** Opening Material provided block **
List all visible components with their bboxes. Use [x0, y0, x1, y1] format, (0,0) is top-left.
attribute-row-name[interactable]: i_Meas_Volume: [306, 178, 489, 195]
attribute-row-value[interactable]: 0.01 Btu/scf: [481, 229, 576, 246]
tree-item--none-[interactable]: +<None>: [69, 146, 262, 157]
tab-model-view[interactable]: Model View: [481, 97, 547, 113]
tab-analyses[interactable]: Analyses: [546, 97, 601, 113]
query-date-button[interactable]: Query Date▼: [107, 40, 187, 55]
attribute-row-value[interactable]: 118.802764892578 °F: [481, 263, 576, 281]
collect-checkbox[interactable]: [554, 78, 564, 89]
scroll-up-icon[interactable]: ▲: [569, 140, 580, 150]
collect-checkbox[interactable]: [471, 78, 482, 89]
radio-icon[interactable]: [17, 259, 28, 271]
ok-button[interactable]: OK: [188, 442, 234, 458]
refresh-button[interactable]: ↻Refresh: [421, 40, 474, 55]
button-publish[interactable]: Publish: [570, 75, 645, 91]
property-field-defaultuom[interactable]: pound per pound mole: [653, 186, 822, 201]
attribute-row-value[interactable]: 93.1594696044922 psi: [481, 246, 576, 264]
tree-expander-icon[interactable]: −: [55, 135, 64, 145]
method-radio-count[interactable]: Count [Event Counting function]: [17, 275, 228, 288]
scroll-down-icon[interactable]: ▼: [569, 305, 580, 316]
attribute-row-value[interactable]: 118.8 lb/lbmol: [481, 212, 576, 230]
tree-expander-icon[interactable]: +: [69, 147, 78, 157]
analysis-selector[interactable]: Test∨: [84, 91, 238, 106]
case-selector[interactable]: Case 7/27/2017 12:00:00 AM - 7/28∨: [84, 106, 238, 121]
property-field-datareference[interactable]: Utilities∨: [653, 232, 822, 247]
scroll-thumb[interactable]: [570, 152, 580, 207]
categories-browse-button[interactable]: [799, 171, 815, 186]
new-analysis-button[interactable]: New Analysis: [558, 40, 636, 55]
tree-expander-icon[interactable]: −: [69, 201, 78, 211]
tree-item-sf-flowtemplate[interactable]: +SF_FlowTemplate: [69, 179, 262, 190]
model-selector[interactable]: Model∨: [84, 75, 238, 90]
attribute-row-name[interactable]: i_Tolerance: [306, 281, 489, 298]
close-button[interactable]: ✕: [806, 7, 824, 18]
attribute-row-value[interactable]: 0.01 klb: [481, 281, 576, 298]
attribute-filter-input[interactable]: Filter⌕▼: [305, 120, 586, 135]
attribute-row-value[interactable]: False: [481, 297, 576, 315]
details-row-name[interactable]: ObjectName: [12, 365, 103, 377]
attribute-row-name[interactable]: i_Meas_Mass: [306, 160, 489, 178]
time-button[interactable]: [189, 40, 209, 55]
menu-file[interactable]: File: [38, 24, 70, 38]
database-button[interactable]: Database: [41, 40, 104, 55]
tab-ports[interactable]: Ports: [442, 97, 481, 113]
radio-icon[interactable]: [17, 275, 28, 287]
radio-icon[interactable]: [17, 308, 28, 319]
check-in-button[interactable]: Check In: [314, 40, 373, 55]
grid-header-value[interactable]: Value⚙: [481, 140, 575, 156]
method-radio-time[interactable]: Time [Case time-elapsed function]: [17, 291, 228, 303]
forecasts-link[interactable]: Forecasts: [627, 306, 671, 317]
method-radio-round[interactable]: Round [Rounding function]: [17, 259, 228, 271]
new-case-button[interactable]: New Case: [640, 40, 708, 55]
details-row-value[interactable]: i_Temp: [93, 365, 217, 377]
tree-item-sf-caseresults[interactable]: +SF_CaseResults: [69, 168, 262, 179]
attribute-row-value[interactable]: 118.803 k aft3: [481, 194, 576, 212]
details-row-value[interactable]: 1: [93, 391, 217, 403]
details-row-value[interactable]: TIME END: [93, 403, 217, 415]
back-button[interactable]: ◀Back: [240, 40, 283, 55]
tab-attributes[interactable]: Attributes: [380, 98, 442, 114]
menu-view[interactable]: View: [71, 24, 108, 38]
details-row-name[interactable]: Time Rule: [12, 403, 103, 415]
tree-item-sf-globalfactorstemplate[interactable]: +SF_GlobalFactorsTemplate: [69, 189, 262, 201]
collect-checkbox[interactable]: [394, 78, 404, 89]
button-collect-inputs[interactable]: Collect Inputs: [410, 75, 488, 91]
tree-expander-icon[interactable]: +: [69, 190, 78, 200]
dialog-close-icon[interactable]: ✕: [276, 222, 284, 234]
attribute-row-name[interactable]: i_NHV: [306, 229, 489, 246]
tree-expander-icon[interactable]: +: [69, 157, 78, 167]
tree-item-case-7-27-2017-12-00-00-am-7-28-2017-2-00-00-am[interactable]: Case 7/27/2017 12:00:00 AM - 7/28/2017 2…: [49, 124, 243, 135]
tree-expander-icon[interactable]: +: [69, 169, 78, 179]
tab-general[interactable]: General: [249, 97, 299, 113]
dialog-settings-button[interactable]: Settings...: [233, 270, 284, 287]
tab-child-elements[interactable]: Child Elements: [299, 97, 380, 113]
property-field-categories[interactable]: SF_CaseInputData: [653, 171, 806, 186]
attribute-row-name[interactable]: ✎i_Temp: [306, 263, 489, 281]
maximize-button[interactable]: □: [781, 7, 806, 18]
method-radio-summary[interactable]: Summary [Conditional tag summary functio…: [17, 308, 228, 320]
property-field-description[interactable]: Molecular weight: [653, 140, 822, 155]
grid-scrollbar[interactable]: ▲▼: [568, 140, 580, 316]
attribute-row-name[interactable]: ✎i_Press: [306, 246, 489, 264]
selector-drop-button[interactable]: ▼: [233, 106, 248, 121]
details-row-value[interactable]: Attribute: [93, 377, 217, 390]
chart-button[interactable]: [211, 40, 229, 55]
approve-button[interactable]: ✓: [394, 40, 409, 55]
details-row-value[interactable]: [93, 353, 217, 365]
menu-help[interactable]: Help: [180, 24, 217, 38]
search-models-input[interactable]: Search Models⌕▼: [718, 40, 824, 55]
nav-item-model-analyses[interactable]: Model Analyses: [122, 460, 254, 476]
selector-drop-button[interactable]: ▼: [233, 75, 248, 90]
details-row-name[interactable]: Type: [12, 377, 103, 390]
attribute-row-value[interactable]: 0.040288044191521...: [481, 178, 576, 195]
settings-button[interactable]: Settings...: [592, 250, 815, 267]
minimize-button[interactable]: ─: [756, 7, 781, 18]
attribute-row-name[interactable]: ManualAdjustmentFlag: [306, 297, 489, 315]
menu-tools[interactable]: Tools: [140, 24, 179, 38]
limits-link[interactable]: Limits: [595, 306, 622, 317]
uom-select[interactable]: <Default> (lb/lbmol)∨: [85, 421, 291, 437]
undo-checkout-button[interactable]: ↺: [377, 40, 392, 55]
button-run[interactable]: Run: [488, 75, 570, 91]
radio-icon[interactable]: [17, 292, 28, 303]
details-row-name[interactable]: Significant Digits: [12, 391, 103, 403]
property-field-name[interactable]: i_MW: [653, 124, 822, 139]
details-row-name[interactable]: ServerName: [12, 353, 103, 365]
** Closing Material provided block **
▶ _Problem to work on_
Copy all lines of the preceding data that hold the word "view".

▶ _Task response_
tab-model-view[interactable]: Model View: [481, 97, 547, 113]
menu-view[interactable]: View: [71, 24, 108, 38]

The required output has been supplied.